Experimental Pathology, Department of Pathology, Memorial Sloan Kettering Cancer Center, New York, NY, USA.
Department of Medicine I, University Hospital and Faculty of Medicine, Technical University Dresden, Dresden, Germany.
J Natl Cancer Inst. 2023 Jun 8;115(6):608-612. doi: 10.1093/jnci/djad048.

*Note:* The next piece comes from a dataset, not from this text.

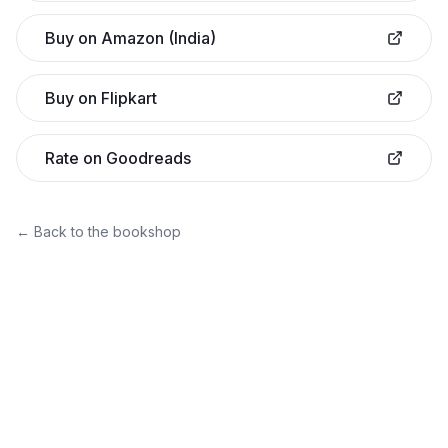
Buy on Amazon (India)
Buy on Flipkart
Rate on Goodreads
← Back to the bookshop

Pathologists worldwide are facing remarkable challenges with increasing workloads and lack of time to provide consistently high-quality patient care. The application of artificial intelligence (AI) to digital whole-slide images has the potential of democratizing the access to expert pathology and affordable biomarkers by supporting pathologists in the provision of timely and accurate diagnosis as well as supporting oncologists by directly extracting prognostic and predictive biomarkers from tissue slides. The long-awaited adoption of AI in pathology, however, has not materialized, and the transformation of pathology is happening at a much slower pace than that observed in other fields (eg, radiology). Here, we provide a critical summary of the developments in digital and computational pathology in the last 10 years, outline key hurdles and ways to overcome them, and provide a perspective for AI-supported precision oncology in the future.
全世界的病理学家都面临着巨大的挑战,包括工作量不断增加和缺乏时间来提供始终如一的高质量患者护理。人工智能 (AI) 在数字全切片图像中的应用有可能通过支持病理学家提供及时准确的诊断,并通过直接从组织切片中提取预后和预测生物标志物来支持肿瘤学家,从而实现专家病理学和负担得起的生物标志物的普及。然而,人们期待已久的 AI 在病理学中的应用并没有实现,病理学的转变速度比其他领域(例如放射学)要慢得多。在这里,我们对过去 10 年数字和计算病理学的发展进行了批判性总结,概述了关键障碍及其克服方法,并为未来人工智能支持的精准肿瘤学提供了展望。